### ASSIGNMENT
Reproduce the entries exactly, but keep the pictures out of the copy.

### EXERCISE MATERIAL
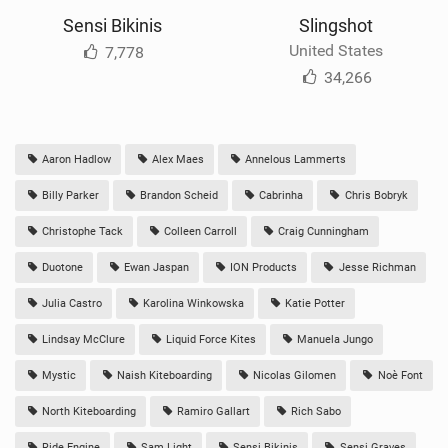
Sensi Bikinis
Slingshot
United States
7,778
34,266
Aaron Hadlow
Alex Maes
Annelous Lammerts
Billy Parker
Brandon Scheid
Cabrinha
Chris Bobryk
Christophe Tack
Colleen Carroll
Craig Cunningham
Duotone
Ewan Jaspan
ION Products
Jesse Richman
Julia Castro
Karolina Winkowska
Katie Potter
Lindsay McClure
Liquid Force Kites
Manuela Jungo
Mystic
Naish Kiteboarding
Nicolas Gilomen
Noè Font
North Kiteboarding
Ramiro Gallart
Rich Sabo
Ride Engine
Sam Light
Sensi Bikinis
Sensi Graves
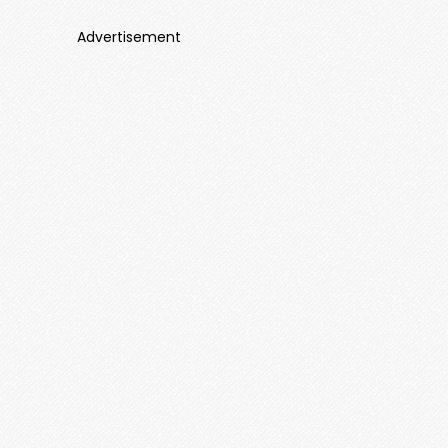
Advertisement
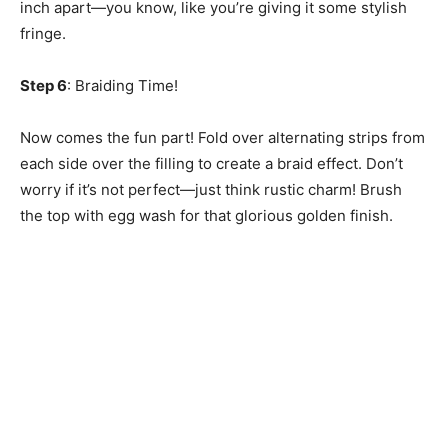
inch apart—you know, like you’re giving it some stylish
fringe.
Step 6
: Braiding Time!
Now comes the fun part! Fold over alternating strips from
each side over the filling to create a braid effect. Don’t
worry if it’s not perfect—just think rustic charm! Brush
the top with egg wash for that glorious golden finish.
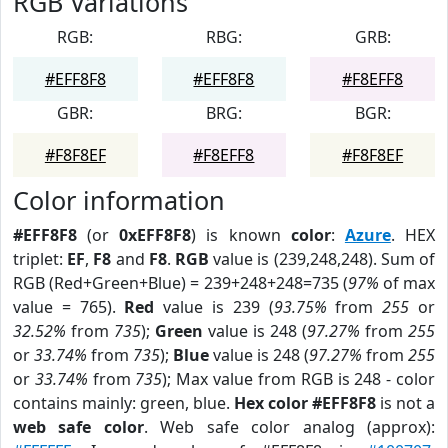
RGB Variations
RGB:
RBG:
GRB:
#EFF8F8
#EFF8F8
#F8EFF8
GBR:
BRG:
BGR:
#F8F8EF
#F8EFF8
#F8F8EF
Color information
#EFF8F8
(or
0xEFF8F8
) is known
color
:
Azure
. HEX
triplet:
EF
,
F8
and
F8
.
RGB
value is (239,248,248). Sum of
RGB (Red+Green+Blue) = 239+248+248=735 (
97%
of max
value = 765).
Red
value is 239 (
93.75%
from
255
or
32.52%
from
735
);
Green
value is 248 (
97.27%
from
255
or
33.74%
from
735
);
Blue
value is 248 (
97.27%
from
255
or
33.74%
from
735
); Max value from RGB is 248 - color
contains mainly: green, blue.
Hex color #EFF8F8
is not a
web safe color
. Web safe color analog (approx):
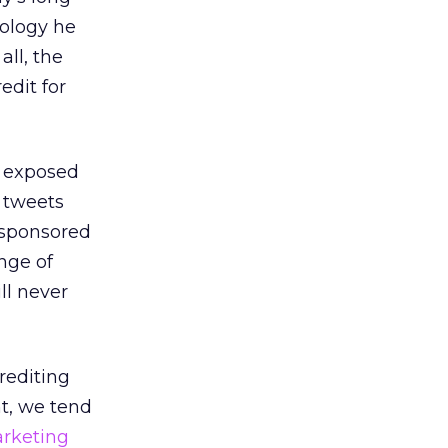
nology he
all, the
edit for
n exposed
 tweets
 sponsored
nge of
ll never
rediting
t, we tend
rketing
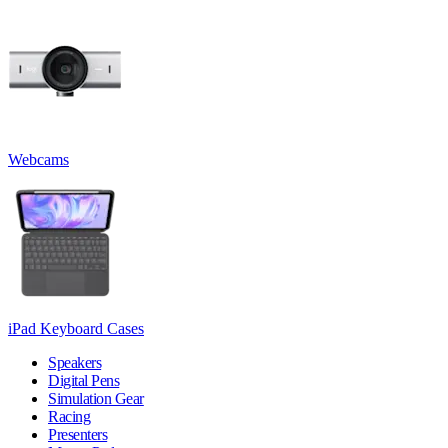
Webcams
iPad Keyboard Cases
Speakers
Digital Pens
Simulation Gear
Racing
Presenters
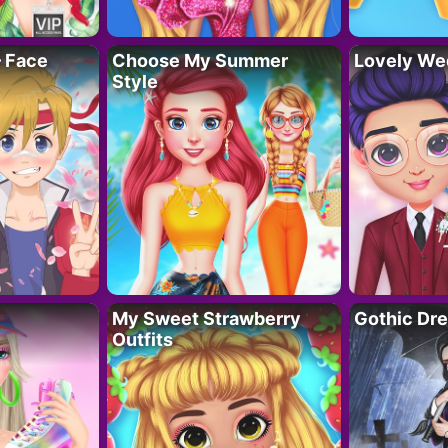
– Face
Choose My Summer
Lovely We
Style
My Sweet Strawberry
Gothic Dr
Outfits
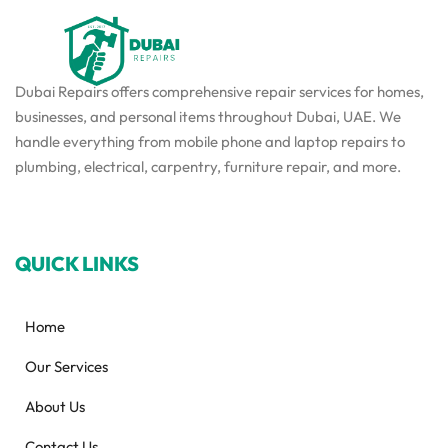
Dubai Repairs offers comprehensive repair services for homes,
businesses, and personal items throughout Dubai, UAE. We
handle everything from mobile phone and laptop repairs to
plumbing, electrical, carpentry, furniture repair, and more.
QUICK LINKS
Home
Our Services
About Us
Contact Us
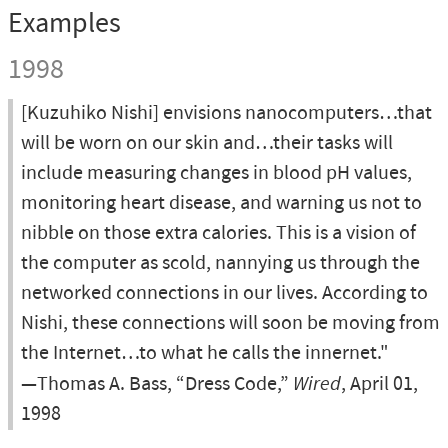
Examples
1998
[Kuzuhiko Nishi] envisions nanocomputers…that
will be worn on our skin and…their tasks will
include measuring changes in blood pH values,
monitoring heart disease, and warning us not to
nibble on those extra calories. This is a vision of
the computer as scold, nannying us through the
networked connections in our lives. According to
Nishi, these connections will soon be moving from
the Internet…to what he calls the innernet."
—Thomas A. Bass, “Dress Code,”
Wired
, April 01,
1998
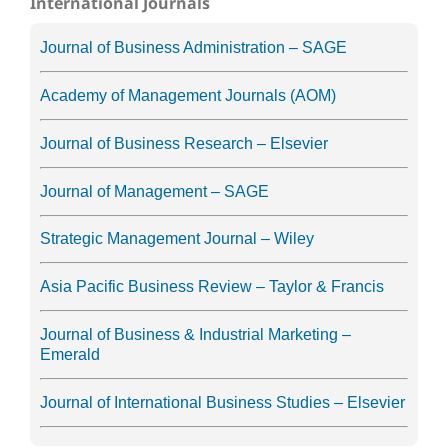
International Journals
Journal of Business Administration – SAGE
Academy of Management Journals (AOM)
Journal of Business Research – Elsevier
Journal of Management – SAGE
Strategic Management Journal – Wiley
Asia Pacific Business Review – Taylor & Francis
Journal of Business & Industrial Marketing –
Emerald
Journal of International Business Studies – Elsevier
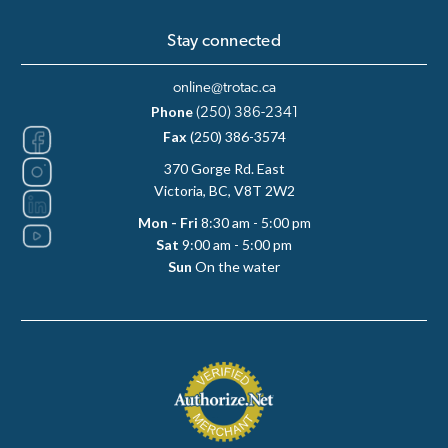
Stay connected
online@trotac.ca
Phone
(250) 386-2341
Fax
(250) 386-3574
370 Gorge Rd. East
Victoria, BC, V8T 2W2
Mon - Fri
8:30 am - 5:00 pm
Sat
9:00 am - 5:00 pm
Sun
On the water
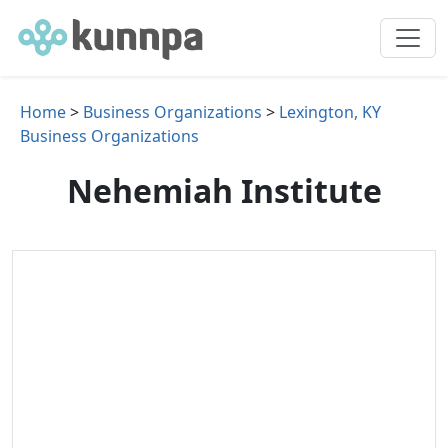
Home
>
Business Organizations
>
Lexington, KY
Business Organizations
Nehemiah Institute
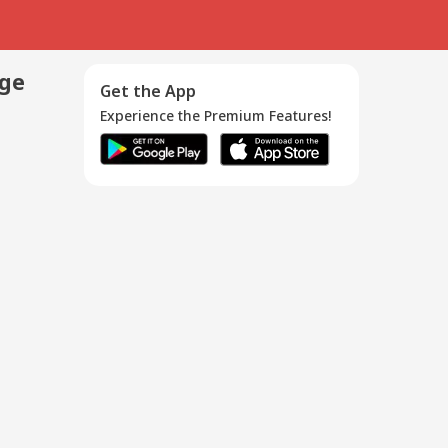
age
Get the App
Experience the Premium Features!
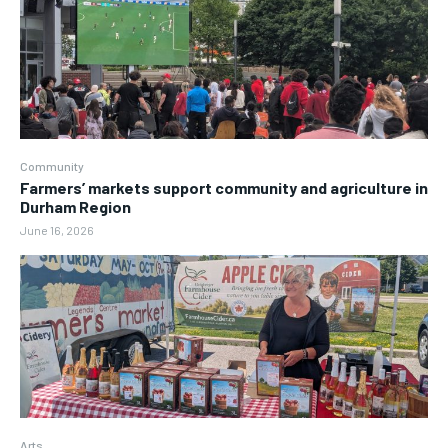
Community
Farmers’ markets support community and agriculture in
Durham Region
June 16, 2026
Arts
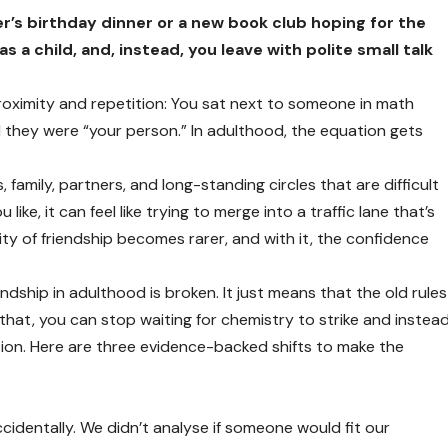
r’s birthday dinner or a new book club hoping for the
 a child, and, instead, you leave with polite small talk
 proximity and repetition: You sat next to someone in math
d they were “your person.” In adulthood, the equation gets
 family, partners, and long-standing circles that are difficult
ke, it can feel like trying to merge into a traffic lane that’s
ity of friendship becomes rarer, and with it, the confidence
ndship in adulthood is broken. It just means that the old rules
at, you can stop waiting for chemistry to strike and instea
tion. Here are three evidence-backed shifts to make the
ccidentally. We didn’t analyse if someone would fit our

### TASK RESULT
Sensi Bikinis
Slingshot
United States
7,778
34,266
Aaron Hadlow
Alex Maes
Annelous Lammerts
Billy Parker
Brandon Scheid
Cabrinha
Chris Bobryk
Christophe Tack
Colleen Carroll
Craig Cunningham
Duotone
Ewan Jaspan
ION Products
Jesse Richman
Julia Castro
Karolina Winkowska
Katie Potter
Lindsay McClure
Liquid Force Kites
Manuela Jungo
Mystic
Naish Kiteboarding
Nicolas Gilomen
Noè Font
North Kiteboarding
Ramiro Gallart
Rich Sabo
Ride Engine
Sam Light
Sensi Bikinis
Sensi Graves
Advertisement
inch apart—you know, like you’re giving it some stylish
fringe.
Step 6
: Braiding Time!
Now comes the fun part! Fold over alternating strips from
each side over the filling to create a braid effect. Don’t
worry if it’s not perfect—just think rustic charm! Brush
the top with egg wash for that glorious golden finish.
RGB Variations
RGB:
RBG:
GRB:
#EFF8F8
#EFF8F8
#F8EFF8
GBR:
BRG:
BGR:
#F8F8EF
#F8EFF8
#F8F8EF
Color information
#EFF8F8
(or
0xEFF8F8
) is known
color
:
Azure
. HEX
triplet:
EF
,
F8
and
F8
.
RGB
value is (239,248,248). Sum of
RGB (Red+Green+Blue) = 239+248+248=735 (
97%
of max
value = 765).
Red
value is 239 (
93.75%
from
255
or
32.52%
from
735
);
Green
value is 248 (
97.27%
from
255
or
33.74%
from
735
);
Blue
value is 248 (
97.27%
from
255
or
33.74%
from
735
); Max value from RGB is 248 - color
contains mainly: green, blue.
Hex color #EFF8F8
is not a
web safe color
. Web safe color analog (approx):
nology he
all, the
edit for
n exposed
 tweets
 sponsored
nge of
ll never
rediting
t, we tend
rketing
Webcams
iPad Keyboard Cases
Speakers
Digital Pens
Simulation Gear
Racing
Presenters
– Face
Choose My Summer
Lovely We
Style
My Sweet Strawberry
Gothic Dr
Outfits
Dubai Repairs offers comprehensive repair services for homes,
businesses, and personal items throughout Dubai, UAE. We
handle everything from mobile phone and laptop repairs to
plumbing, electrical, carpentry, furniture repair, and more.
QUICK LINKS
Home
Our Services
About Us
Contact Us
Examples
1998
[Kuzuhiko Nishi] envisions nanocomputers…that
will be worn on our skin and…their tasks will
include measuring changes in blood pH values,
monitoring heart disease, and warning us not to
nibble on those extra calories. This is a vision of
the computer as scold, nannying us through the
networked connections in our lives. According to
Nishi, these connections will soon be moving from
the Internet…to what he calls the innernet."
—Thomas A. Bass, “Dress Code,”
Wired
, April 01,
1998
International Journals
Journal of Business Administration – SAGE
Academy of Management Journals (AOM)
Journal of Business Research – Elsevier
Journal of Management – SAGE
Strategic Management Journal – Wiley
Asia Pacific Business Review – Taylor & Francis
Journal of Business & Industrial Marketing –
Emerald
Journal of International Business Studies – Elsevier
Stay connected
online@trotac.ca
Phone
(250) 386-2341
Fax
(250) 386-3574
370 Gorge Rd. East
Victoria, BC, V8T 2W2
Mon - Fri
8:30 am - 5:00 pm
Sat
9:00 am - 5:00 pm
Sun
On the water
Home
>
Business Organizations
>
Lexington, KY
Business Organizations
Nehemiah Institute
age
Get the App
Experience the Premium Features!
Community
Farmers’ markets support community and agriculture in
Durham Region
June 16, 2026
Arts
r’s birthday dinner or a new book club hoping for the
 a child, and, instead, you leave with polite small talk
 proximity and repetition: You sat next to someone in math
d they were “your person.” In adulthood, the equation gets
 family, partners, and long-standing circles that are difficult
ke, it can feel like trying to merge into a traffic lane that’s
ity of friendship becomes rarer, and with it, the confidence
ndship in adulthood is broken. It just means that the old rules
at, you can stop waiting for chemistry to strike and instea
tion. Here are three evidence-backed shifts to make the
ccidentally. We didn’t analyse if someone would fit our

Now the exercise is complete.